Frank Matthews Dugan
USDA-ARS Western Regional Plant Introduction Station
Washington State University, Pullman, WA
fdugan@wsu.edu

Dugan, F.M. 2008. Poisonous Fungi and Mycotoxins. Online. APSnet Features.
doi: 10.1094/APSnetFeature-2008-0208


Poisonous mushrooms gained notoriety even in antiquity for their part in destroying innocent or not so innocent lives. Especially famous was the reputed poisoning of a Roman emperor. The fungal toxins, and the dishes into which the toxins may have been introduced, have been the subjects of considerable speculation. Some cultures, especially the Greeks and Anglo-Saxons, long retained a suspicion of fungi as foodstuffs. Antidotes against poisoning (mostly emetics composed of pungent substances) were probably effective primarily against early-onset gastrointestinal difficulties. They would have been of little use against the toxic Amanita species, whose symptoms may not appear for several hours after ingestion.

Mycotoxins were a threat in both food and forage.

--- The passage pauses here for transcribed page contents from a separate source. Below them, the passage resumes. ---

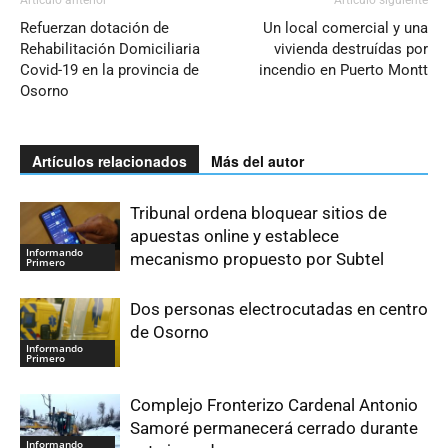
Artículo anterior
Artículo siguiente
Refuerzan dotación de
Un local comercial y una
Rehabilitación Domiciliaria
vivienda destruídas por
Covid-19 en la provincia de
incendio en Puerto Montt
Osorno
Artículos relacionados
Más del autor
Tribunal ordena bloquear sitios de
apuestas online y establece
Informando
mecanismo propuesto por Subtel
Primero
Dos personas electrocutadas en centro
de Osorno
Informando
Primero
Complejo Fronterizo Cardenal Antonio
Samoré permanecerá cerrado durante
Informando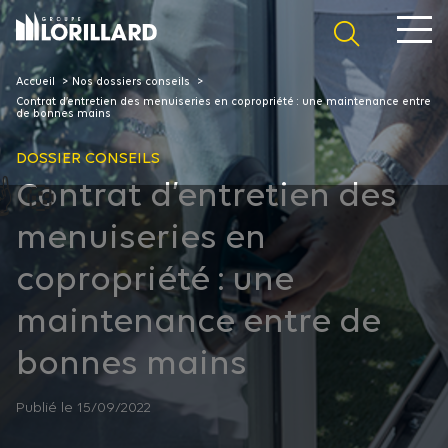
Panneau de gestion des cookies
Accueil
Nos dossiers conseils
Contrat d’entretien des menuiseries en copropriété : une maintenance entre
de bonnes mains
DOSSIER CONSEILS
Contrat d’entretien des
menuiseries en
copropriété : une
maintenance entre de
bonnes mains
Publié le 15/09/2022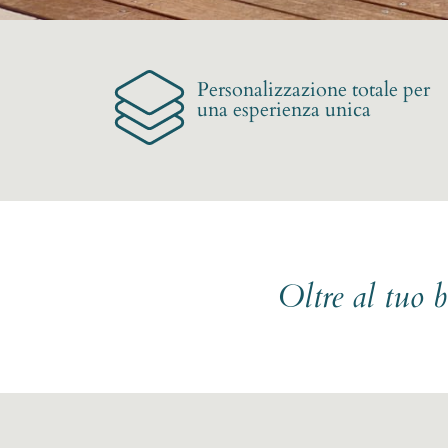
Personalizzazione totale per
una esperienza unica
Oltre al tuo 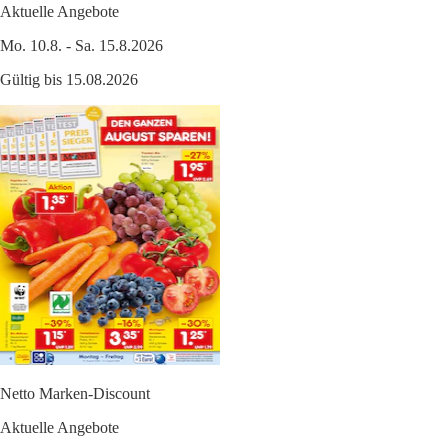
Aktuelle Angebote
Mo. 10.8. - Sa. 15.8.2026
Gültig bis 15.08.2026
Netto Marken-Discount
Aktuelle Angebote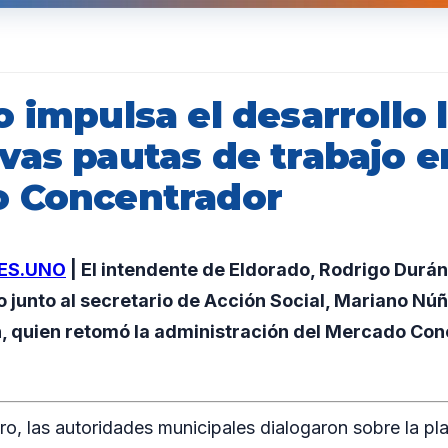
 impulsa el desarrollo 
vas pautas de trabajo e
 Concentrador
ES.UNO
| El intendente de Eldorado, Rodrigo Durá
o junto al secretario de Acción Social, Mariano Núñ
h, quien retomó la administración del Mercado Con
ro, las autoridades municipales dialogaron sobre la pla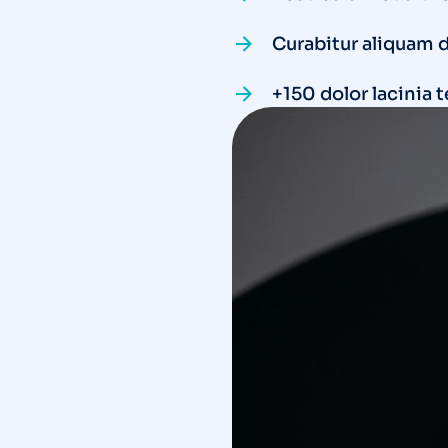
Curabitur aliquam 
+150 dolor lacinia 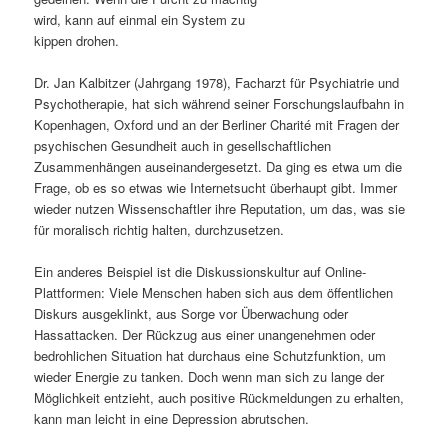
wird, kann auf einmal ein System zu
s
l
kippen drohen.
p
t
Dr. Jan Kalbitzer (Jahrgang 1978), Facharzt für Psychiatrie und
Psychotherapie, hat sich während seiner Forschungslaufbahn in
r
s
Kopenhagen, Oxford und an der Berliner Charité mit Fragen der
psychischen Gesundheit auch in gesellschaftlichen
i
p
Zusammenhängen auseinandergesetzt. Da ging es etwa um die
Frage, ob es so etwas wie Internetsucht überhaupt gibt. Immer
n
r
wieder nutzen Wissenschaftler ihre Reputation, um das, was sie
für moralisch richtig halten, durchzusetzen.
g
i
Ein anderes Beispiel ist die Diskussionskultur auf Online-
e
n
Plattformen: Viele Menschen haben sich aus dem öffentlichen
Diskurs ausgeklinkt, aus Sorge vor Überwachung oder
n
g
Hassattacken. Der Rückzug aus einer unangenehmen oder
bedrohlichen Situation hat durchaus eine Schutzfunktion, um
e
wieder Energie zu tanken. Doch wenn man sich zu lange der
Möglichkeit entzieht, auch positive Rückmeldungen zu erhalten,
n
kann man leicht in eine Depression abrutschen.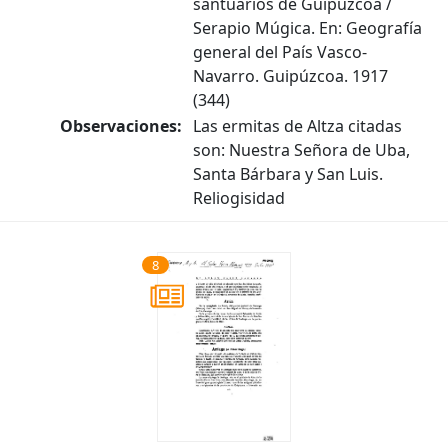
santuarios de Guipúzcoa /
Serapio Múgica. En: Geografía
general del País Vasco-
Navarro. Guipúzcoa. 1917
(344)
Observaciones:
Las ermitas de Altza citadas
son: Nuestra Señora de Uba,
Santa Bárbara y San Luis.
Reliogisidad
8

Much has been written in modern times regarding probable connections between mycotoxins and events in medieval, Renaissance, or colonial times, including instances of mass hallucinations, changes in birthrates, charges of witchcraft, etc. The impact of mycotoxins in Europe undoubtedly rose in the Middle Ages, with the spread of cultivation of rye, an excellent host for ergot (Claviceps purpurea). But ancient peoples probably also suffered from ergot as well as from the effects of Fusarium, Penicillium, or Aspergillus mycotoxins and from allergens of common fungi. Dramatic claims have also been advanced to explain several events in antiquity. Some, such as the notion that fungi turned the Etruscans into homosexuals, are best relegated to the realm of unintentional humor, but other claims bear close examination.

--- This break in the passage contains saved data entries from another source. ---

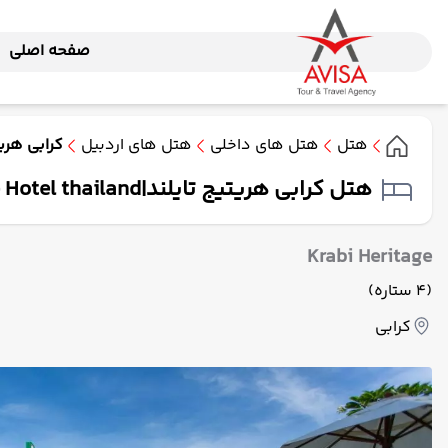
صفحه اصلی
هتل
هتل های داخلی
هتل های اردبیل
کرابی هری
هتل کرابی هریتیج تایلند|Krabi Heritage Hotel thailand
Krabi Heritage
(4 ستاره)
کرابی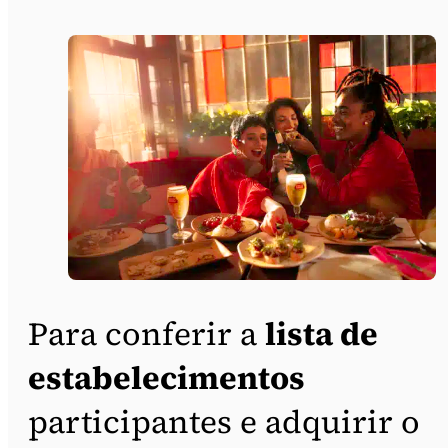
Para conferir a
lista de
estabelecimentos
participantes e adquirir o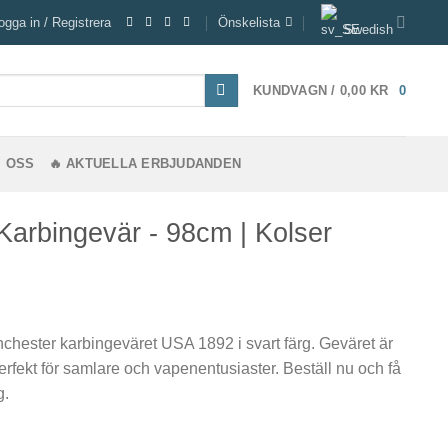
ogga in / Registrera
Önskelista
Swedish
KUNDVAGN /
0,00
KR
0
 OSS
🔥 AKTUELLA ERBJUDANDEN
Karbingevär - 98cm | Kolser
nchester karbingeväret USA 1892 i svart färg. Geväret är
Perfekt för samlare och vapenentusiaster. Beställ nu och få
g.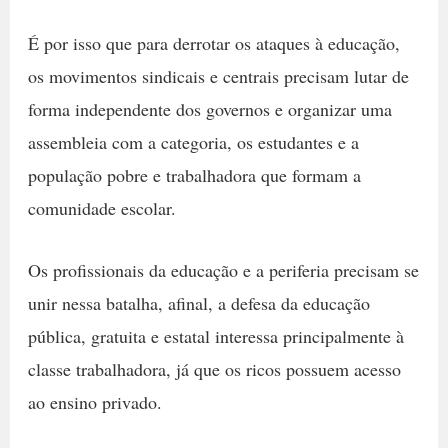
É por isso que para derrotar os ataques à educação,
os movimentos sindicais e centrais precisam lutar de
forma independente dos governos e organizar uma
assembleia com a categoria, os estudantes e a
população pobre e trabalhadora que formam a
comunidade escolar.
Os profissionais da educação e a periferia precisam se
unir nessa batalha, afinal, a defesa da educação
pública, gratuita e estatal interessa principalmente à
classe trabalhadora, já que os ricos possuem acesso
ao ensino privado.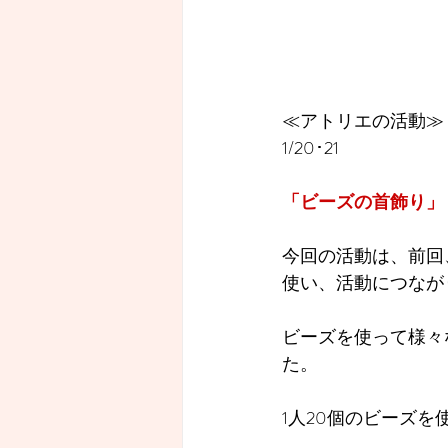
≪アトリエの活動≫
1/20･21
「ビーズの首飾り」
今回の活動は、前回
使い、活動につなが
ビーズを使って様々
た。
1人20個のビーズ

The ancients were well aware that foodstuffs, including grains, could become moldy, but they had no notion of microorganisms per se. To appreciate the probable impact of toxigenic microorganisms in the ancient world, it is essential to understand in some detail the norms and limits of ancient storage and transport of grains. What we know of these practices comes partly from historical and archaeological data and partly from modern experimentation that seeks to duplicate ancient storage conditions.

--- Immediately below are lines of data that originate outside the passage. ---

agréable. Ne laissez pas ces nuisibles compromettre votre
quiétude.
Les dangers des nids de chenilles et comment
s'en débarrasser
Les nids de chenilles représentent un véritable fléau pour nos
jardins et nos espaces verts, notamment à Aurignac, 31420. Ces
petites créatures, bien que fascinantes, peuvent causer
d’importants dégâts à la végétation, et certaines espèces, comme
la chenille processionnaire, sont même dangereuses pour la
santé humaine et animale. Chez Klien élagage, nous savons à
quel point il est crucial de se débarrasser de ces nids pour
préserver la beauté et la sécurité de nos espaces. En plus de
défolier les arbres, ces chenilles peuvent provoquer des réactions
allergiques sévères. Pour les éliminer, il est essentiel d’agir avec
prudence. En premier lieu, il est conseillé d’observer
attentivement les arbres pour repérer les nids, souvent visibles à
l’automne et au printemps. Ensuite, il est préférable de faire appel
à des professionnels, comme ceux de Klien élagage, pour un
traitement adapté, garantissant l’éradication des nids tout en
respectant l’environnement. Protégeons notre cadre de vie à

Ancient peoples took deliberate and elaborate measures to exclude moisture and provide adequate ventilation in their granaries because they knew that failure to do so would result in spoilage. Small-scale storage in pits may have sometimes purposely excluded air and succeeded in creating anaerobic conditions for long-term storage, but there are indications that success was mixed. Storage pits in moist climates or seasons were probably common sources of contaminated grain. Modern experiments have shown that toxigenic fungi can be recovered from such pits, and colonization of the grain by such fungi could be extensive. The British in particular have shown an enthusiasm for duplicating the storage methods of their ancestors, sometimes finding so little deterioration that some skepticism seems warranted. Recent findings may dispel modern myths about old crops; for example, the notion that covered wheat (such as spelt, whose hull is retained on the kernel at harvest) is more protected from pathogens than "naked" wheat (such as modern bread wheat, which lacks such a hull on harvested kernels) has been strongly called into question by some modern research.


Documentation: Poisonous Fungi and Mycotoxins

Poisonous fungi. The Greeks and Romans were highly aware that some mushrooms were poisonous (Ainsworth 1986, Buller 1915, Houghton 1885). The Greeks early associated fungi with toxins (e.g., the "evil ferment" postulated by Nicander) and attempted to devise remedies for those who had ingested poisonous mushrooms. Buller relates incidents described in classical Greek literature (Eparchides, Hippocrates) concerning fatal and nonfatal poisonings by fungi. Ainsworth (1993b) credits Euripides with a reference to mycetism (eating a poisonous fungus mistaken for an edible one) killing a woman and her two children. The civilizations of preclassical and classical antiquity were not sufficiently developed scientifically to arrive at consistently useful criteria for distinguishing toxic and edible species.

Remedies were varied, including pungent mustard, bird dung, and vinegar, mixed into various concoctions, several of which were effective emetics (Houghton 1885). Hippocrates and Nicander both provided an assortment of remedies against poisonous fungi, and Celsus, a contemporary of Augustus, recommended boiling fungi with the young twig of a pear tree to free them of toxic properties (Phillips 1982). Dioscorides (first century AD) thought that certain substrata that fungi grew on or near (serpents’ dens, rotten rags, rusty nails, etc.) would make them poisonous and recommended as a cure the usual dose of vinegar and bird dung. Houghton (1885) traced the genesis and transmittal of such ideas throughout ancient commentaries.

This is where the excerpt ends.